(Beginning of Source data)
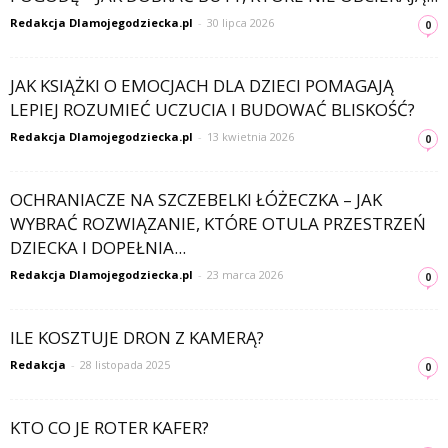
Redakcja Dlamojegodziecka.pl
-
30 lipca 2026
0
JAK KSIĄŻKI O EMOCJACH DLA DZIECI POMAGAJĄ
LEPIEJ ROZUMIEĆ UCZUCIA I BUDOWAĆ BLISKOŚĆ?
Redakcja Dlamojegodziecka.pl
-
13 kwietnia 2026
0
OCHRANIACZE NA SZCZEBELKI ŁÓŻECZKA – JAK
WYBRAĆ ROZWIĄZANIE, KTÓRE OTULA PRZESTRZEŃ
DZIECKA I DOPEŁNIA...
Redakcja Dlamojegodziecka.pl
-
23 marca 2026
0
ILE KOSZTUJE DRON Z KAMERĄ?
Redakcja
-
28 listopada 2025
0
KTO CO JE ROTER KAFER?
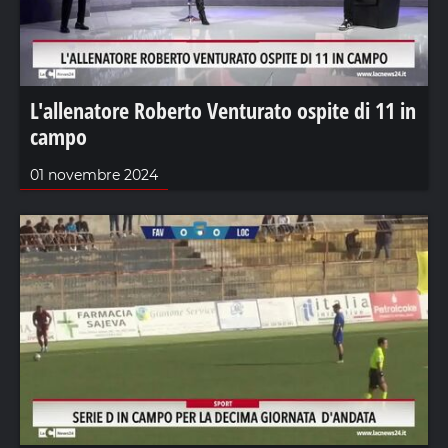
L'allenatore Roberto Venturato ospite di 11 in
campo
01 novembre 2024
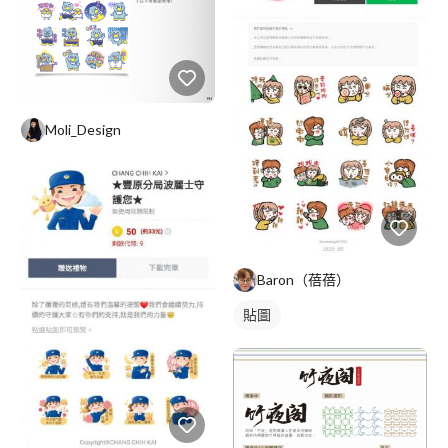
Moli_Design
Baron（蓓蓓）
貼圖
(End of Source data)
Starting at the line that contains "23 marca 2026", restate every line through the end of the records exactly as written, but leave the pictures out.

23 marca 2026
0
ILE KOSZTUJE DRON Z KAMERĄ?
Redakcja
-
28 listopada 2025
0
KTO CO JE ROTER KAFER?
L'allenatore Roberto Venturato ospite di 11 in
campo
01 novembre 2024
Moli_Design
Baron（蓓蓓）
貼圖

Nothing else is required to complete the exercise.